Wisconsin Payday Loan Laws & Legislation

Payday Loans and Wisconsin – A Good Compromise

Wisconsin payday loan regulators have stitched together a compromise bill that offers strong consumer protection and allows the very popular payday loan product to continue to be offered as one of many financial solutions for Wisconsin residents.

In essence, the proposed Wisconsin payday loan bill will limit payday loan consumers to a maximum $600 payday loan or 35% of a borrower’s 2-week gross income, whichever is less. This proposed $600 maximum payday loan would include any fees associated with the payday advance.

This payday loan legislation would not cap the annual interest rate that lenders can charge on payday loans. A previous bill would have limited them to 36 percent. Rep. Donna Seidel, D-Wausau, said, “The cap would have gone too far in choking off credit for borrowers struggling in the economic downturn by essentially wiping out the industry.”

Additionally, the proposed payday loan legislation allows payday loan borrowers one payday loan at a time. This would be assured by the implementation of a Wisconsin payday loan data base to be industry funded; $1 per payday loan.

Consumer protectionists applauded the proposed Wisconsin payday loan legislation because it specifically prohibits payday loan lenders from “rolling over” a payday loan consumer’s outstanding debt into a new payday loan. This addresses the so-called “cycle-of-debt” issue, a practice attacked by competitors against payday loan products. This includes banks, installment lenders and credit unions.

In 2008 Wisconsin, it’s estimated there were 530 payday loan stores that gave out 1.2 million loans totaling $723 million.

Comments ( 4 )
  • admin says:


    Some very insightful comments!

    Another aspect of this discussion is that ACTUAL consumers of payday loans rarely attack our industry. The folks who use us are generally more satisfied with our disclosure of rates, our underwriting criteria and the hours we’re open than they are of banks and credit card companies. More than one outside, independent study has been done to confirm this.

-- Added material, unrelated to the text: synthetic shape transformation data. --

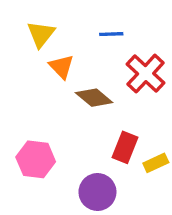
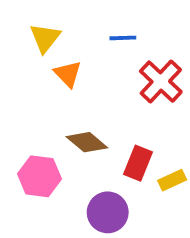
brown diamond: (94, 98) -> (87, 142), moved

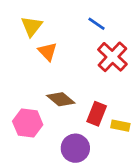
blue line: (123, 38) -> (97, 24), moved, turned 36
yellow rectangle: (172, 180) -> (120, 126), turned 36

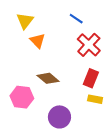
red rectangle: (97, 114) -> (91, 78), moved

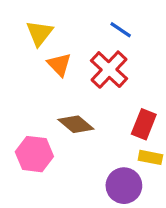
red cross: (89, 45) -> (109, 70), moved
purple circle: (59, 117) -> (124, 186), moved

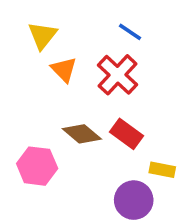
red rectangle: (144, 124) -> (127, 134), moved, turned -76

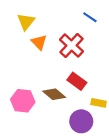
blue line: (130, 32) -> (90, 17), moved
brown diamond: (82, 134) -> (54, 94), moved

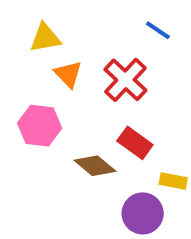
yellow triangle: (26, 22) -> (45, 38), turned 42
pink hexagon: (23, 101) -> (40, 126), moved

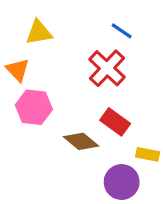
blue line: (158, 30) -> (122, 31), moved
orange triangle: (68, 74) -> (18, 70), moved

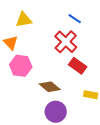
red rectangle: (115, 122) -> (78, 66), moved
purple circle: (122, 182) -> (56, 112), moved

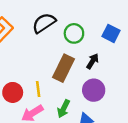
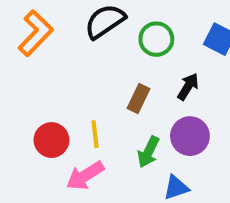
brown rectangle: (64, 68) -> (139, 98), size x0.6
green arrow: (64, 109) -> (148, 152), moved

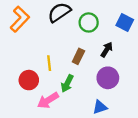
yellow line: (95, 134) -> (49, 63), moved
green arrow: (148, 152) -> (67, 83), moved

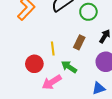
green arrow: (67, 83) -> (69, 67), turned 98

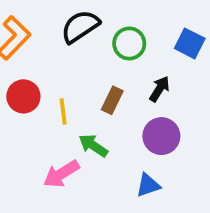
red circle: (34, 64) -> (23, 96), moved

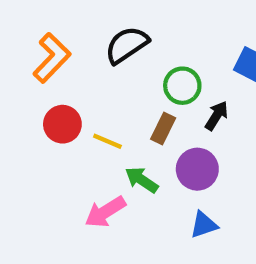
green circle: (129, 43) -> (182, 86), moved
yellow line: (63, 112) -> (107, 141), turned -60
purple circle: (161, 136) -> (197, 169), moved

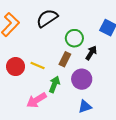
red circle: (62, 124) -> (16, 67), moved
green arrow: (142, 180) -> (54, 84), turned 77

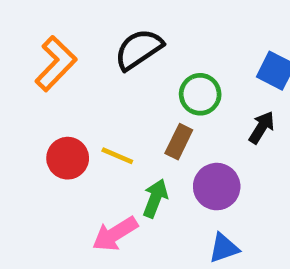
black arrow: (91, 53) -> (262, 127), moved

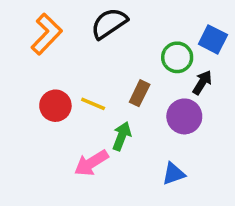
green circle: (200, 94) -> (177, 57), moved
purple circle: (217, 187) -> (184, 116), moved

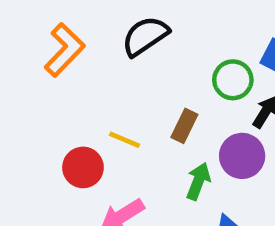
red circle: (55, 106) -> (83, 167), moved
green arrow: (122, 136) -> (198, 181), moved

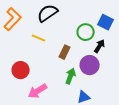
yellow line: (124, 140) -> (39, 38), moved

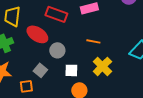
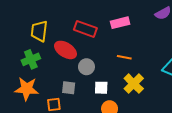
gray square: (40, 70) -> (69, 88), turned -32

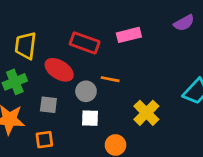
orange line: (124, 57) -> (110, 79), moved
gray square: (69, 88) -> (48, 105), moved
white square: (101, 88) -> (90, 118), moved

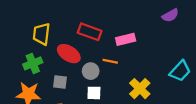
pink rectangle: (129, 35) -> (126, 39), moved

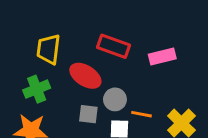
orange line: (110, 61) -> (142, 114), moved
gray square: (60, 82) -> (88, 114), moved

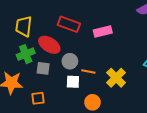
green cross: (37, 89) -> (26, 54), moved
gray square: (88, 114) -> (43, 68), moved

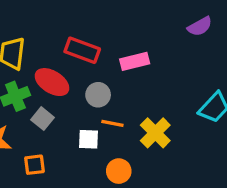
gray circle: (70, 61) -> (98, 95), moved
gray square: (43, 68) -> (42, 119), turned 32

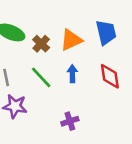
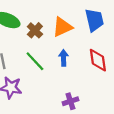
purple cross: (70, 121) -> (70, 101), moved

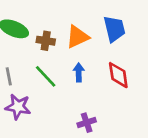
brown cross: (35, 30) -> (46, 41), turned -35

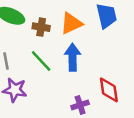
blue arrow: (79, 72) -> (73, 57), size x1.5
red diamond: (118, 75) -> (109, 90), moved

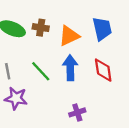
brown cross: (41, 27) -> (41, 28), moved
red diamond: (109, 90) -> (103, 70), moved

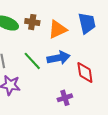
blue arrow: (70, 68) -> (59, 58), turned 80
red diamond: (103, 70) -> (85, 73), moved

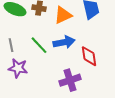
purple cross: (65, 98) -> (70, 80), size x1.5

    It’s the so-called consumer protectionists (who have their own agendas) and our competitors (there are plenty of other industries who covet our customers) that want us to go away.

    Lucky for us, payday loan consumers by the millions “vote” for us every year by continuing to use our payday loan products and services.

  • Gabriel Rodriguez says:

    It’s interesting how much opinion on Payday Loans differs State to State if you are considering the current or proposed State Legislation. Of course that “opinion” can sometimes differ greatly from the public’s opinion when you look at statistics such as “# of Payday Loans given in State of ____ vs. # of official complaints” which usually tells the tale of happy loan customers, as well as deeper surveys which usually show that consumer are happy with the product we offer (of course they always want it for LESS!).

    Also, it’s “interesting” (disgusting really) that the only way to really gather support for the opponents to Payday Lending, they MUST distort the facts!! If one were to simply debate truthfully and logically about the pros and cons of Payday Lending, you would find that almost any argument AGAINST Payday Lending could be satisfied with LOGIC!!

    -APR’s are too high! – Well, APR’s aren’t meant to be calculated on short-term loans. A 30% APR on a 30 year mortgage represents a much higher percentage of the initial amount borrowed, than 1000% APR on a 2 week loan. Simple math, but most of the ammo against our industry seems to be the plain ignorance or distortion of percentages and numbers. Not lies, just pure, calculated misrepresentation of the figures, to shock the average Joe who could care less about calculating APR percentages.

    -The cost of a Payday Loan is WAY too high! It’s “predatory” and unjustified.. – When you consider the high % of customers defaulting (we are dealing specifically with people who have bad credit or no other finance options) on their loans and the cost associated with giving a Payday Loan (ACH fees, background checks, operating and licensing fees) I would think that a mere $15 or so per $100 seems about right, wouldn’t you?

    -People get caught in a lending “trap” by extending their loans. – That can be fixed WITHOUT shutting down the industry, (and YES putting a 36% APR cap on Payday Loans is essentially shutting down the industry) by putting a limit to the number of rollovers allowed (Virginia and Oregon for example). Wow, you don’t have to be a genius to figure out an answer to that objection! Yet some states seem to be having a hard time “regulating” and seem to be protecting the interest of big banks (after all, last year big banks made about 38 BILLION in overdraft fees…) by limiting the people’s options for short-term credit options.

    -Gabriel Rodriguez
    Synaptic Payday Loan Software Solutions

  • PayDay Loans Professor says:

    Hmm yeah don’t outlaw payday loans. I am really very careful while having this payday loans with the help of payday loans professor.

  • Rejinold says:

    Looks like some state reps are getting it! Don’t outlaw payday loans!